Unlike Gantry or Babbit, however, as Arrowsmith bumbles through his failures as a small town citizen-doctor and eventually reconnects with his 'counterpart', the immigrant Jewish bacteriologist Gottlieb, his fundamental integrity and decency always survives. Arrowsmith is not a tale of moral degeneration like Elmer Gantry. One can sincerely 'root' for Arrowsmith to come though with his 'self' intact. And then, the surprise: the last large episode of Arrowsmith is uncharacteristically gripping, a genuine adventure that I do not wish to spoil by disclosure, except to note that it takes place on a Caribbean island that sounds identical to Domenica, one of my own Blessed isles. But this is the part of the book that troubles me most; Lewis seems committed to a view of science and scientists as Promethean rebels, only true to themselves when they strive in uncompromising individualism to light some sacred fire. It's that 19th C "Hero", the exceptional man extolled by 'lofty thinkers' from Carlyle to Rand and beyond. The vision of science as a collaborative triumph of society and government - the vision I share - seems to have horrified Sinclair Lewis. The great scoffer at folly of American literature disappoints me here; he could measure the shallows but he couldn't sound the depths.

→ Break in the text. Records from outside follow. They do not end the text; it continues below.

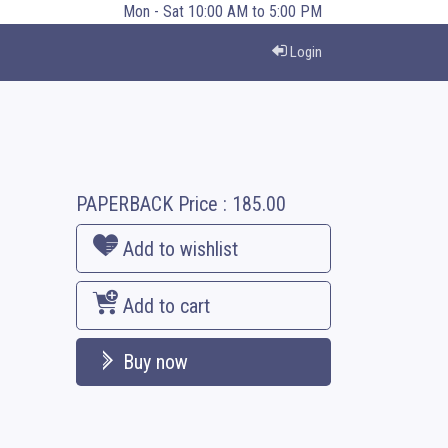
Mon - Sat 10:00 AM to 5:00 PM
Login
PAPERBACK
Price :
185.00
Add to wishlist
Add to cart
Buy now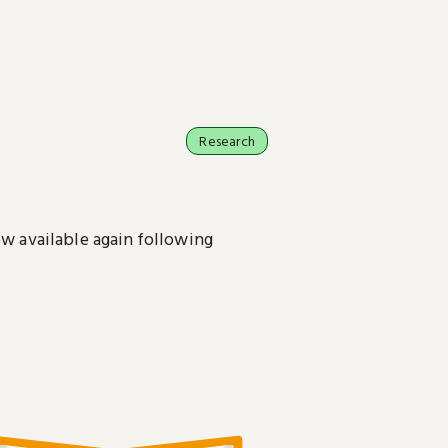
Research
ow available again following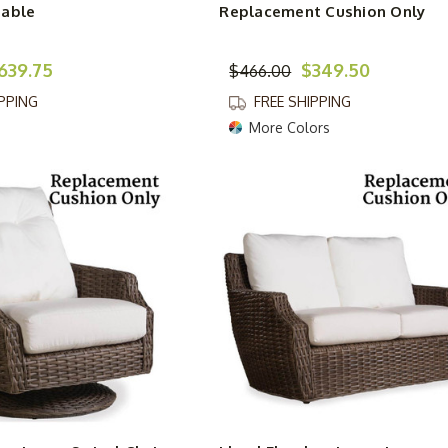
Table
Replacement Cushion Only
639.75
$349.50
$466.00
IPPING
FREE SHIPPING
More Colors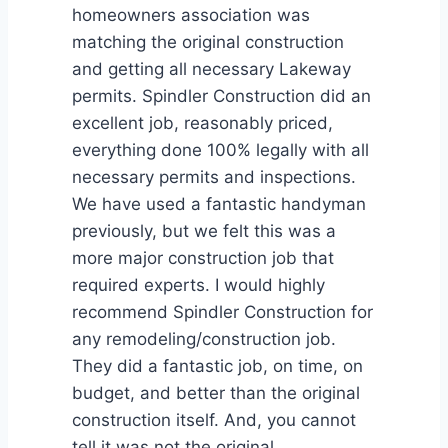
homeowners association was
matching the original construction
and getting all necessary Lakeway
permits. Spindler Construction did an
excellent job, reasonably priced,
everything done 100% legally with all
necessary permits and inspections.
We have used a fantastic handyman
previously, but we felt this was a
more major construction job that
required experts. I would highly
recommend Spindler Construction for
any remodeling/construction job.
They did a fantastic job, on time, on
budget, and better than the original
construction itself. And, you cannot
tell it was not the original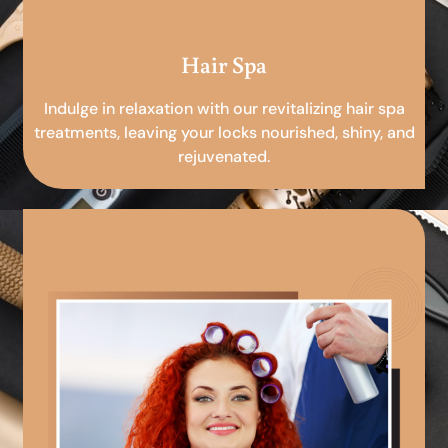
Hair Spa
Indulge in relaxation with our revitalizing hair spa
treatments, leaving your locks nourished, shiny, and
rejuvenated.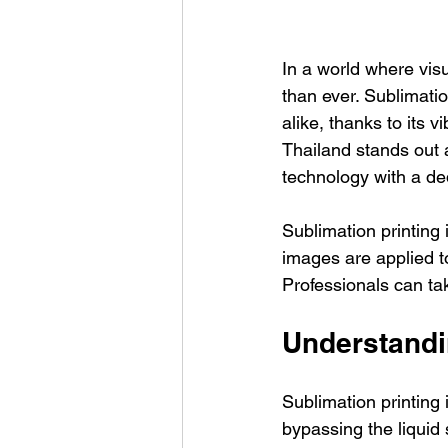
In a world where visu
than ever. Sublimati
alike, thanks to its v
Thailand stands out a
technology with a de
Sublimation printing i
images are applied to
Professionals can ta
Understandi
Sublimation printing 
bypassing the liquid 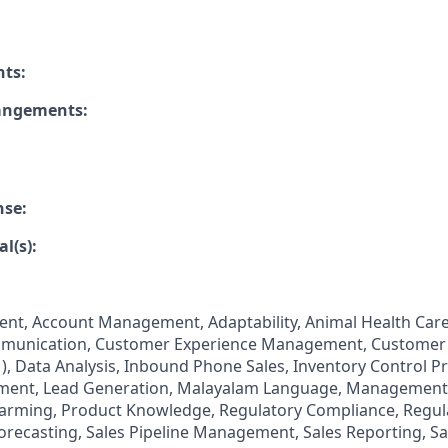
nts:
rangements:
nse:
l(s):
t, Account Management, Adaptability, Animal Health Care
unication, Customer Experience Management, Customer 
 Data Analysis, Inbound Phone Sales, Inventory Control P
ent, Lead Generation, Malayalam Language, Management
 Farming, Product Knowledge, Regulatory Compliance, Regu
Forecasting, Sales Pipeline Management, Sales Reporting, Sa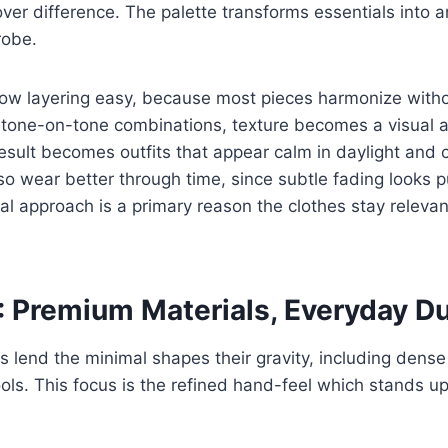
 over difference. The palette transforms essentials into 
robe.
ow layering easy, because most pieces harmonize withou
 tone-on-tone combinations, texture becomes a visual a
result becomes outfits that appear calm in daylight and 
lso wear better through time, since subtle fading looks p
nal approach is a primary reason the clothes stay releva
 Premium Materials, Everyday Du
 lend the minimal shapes their gravity, including dense 
ools. This focus is the refined hand-feel which stands up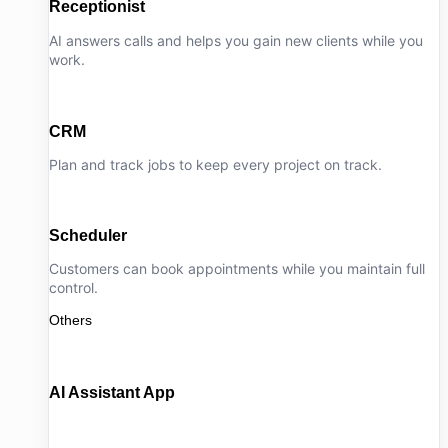
Receptionist
AI answers calls and helps you gain new clients while you
work.
CRM
Plan and track jobs to keep every project on track.
Scheduler
Customers can book appointments while you maintain full
control.
Others
AI Assistant App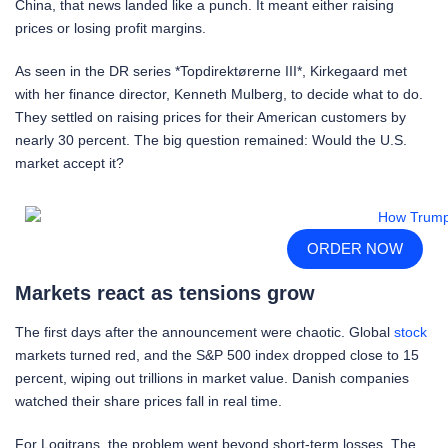
China, that news landed like a punch. It meant either raising
prices or losing profit margins.
As seen in the DR series *Topdirektørerne III*, Kirkegaard met
with her finance director, Kenneth Mulberg, to decide what to do.
They settled on raising prices for their American customers by
nearly 30 percent. The big question remained: Would the U.S.
market accept it?
ORDER NOW
Markets react as tensions grow
The first days after the announcement were chaotic. Global
stock
markets turned red, and the S&P 500 index dropped close to 15
percent, wiping out trillions in market value. Danish companies
watched their share prices fall in real time.
For Logitrans, the problem went beyond short-term losses. The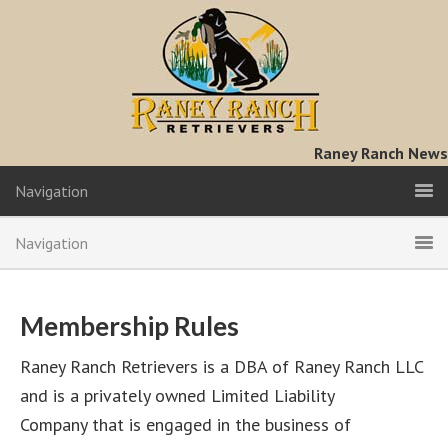
Raney Ranch News
Navigation
Navigation
Membership Rules
Raney Ranch Retrievers is a DBA of Raney Ranch LLC
and is a privately owned Limited Liability
Company that is engaged in the business of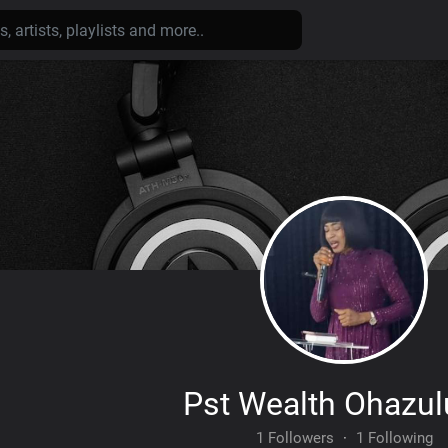
Pst Wealth Ohazu
1 Followers
·
1 Following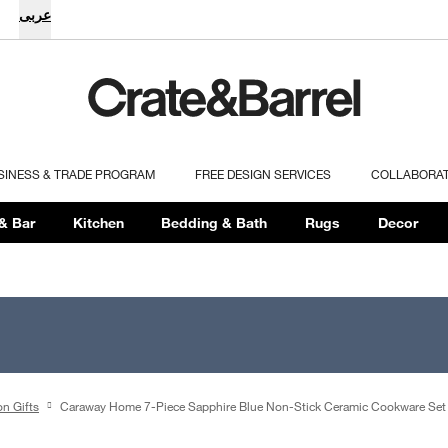
عربى
SINESS & TRADE PROGRAM
FREE DESIGN SERVICES
COLLABORA
& Bar
Kitchen
Bedding & Bath
Rugs
Decor
on Gifts
Caraway Home 7-Piece Sapphire Blue Non-Stick Ceramic Cookware Set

Arrowsmith is a book that grows as you read it, but I wouldn't suggest this novel for a first approach to Sinclair Lewis. The iconoclastic Elmer Gantry, addressed to religious hypocrisy and opportunism, shoots its barbs of scorn at a bigger target, and tells an uglier truth. Arrowsmith is "a good read" but Elmer Gantry is salubrious bitter medicine.

Did Sinclair Lewis deserve the vaunted Nobel Prize? Sentence by sentence, as a wordsmith, certainly not! But as a social commentator, as a portraitist of a culture with all its warts and pimples, certainly yes! And consider some of the other winners: Rudolf Eucken, Paul Heyse, Romain Rolland, Anatole France, Grazia Deledda, John Galsworthy, Pearl Buck, Frans Sillanpää, Johannes Jensen, Mikhail Sholokov, Patrick White, William Golding, Claude Simon, Toni Morrison, Orhan Pamuk ... Did any of them produce a body of work of stronger fiber and deeper insight than Sinclair Lewis? Or of greater permanence?

Read the eloquent review of a few days past, by Mr. Schneider, for a similar perspective.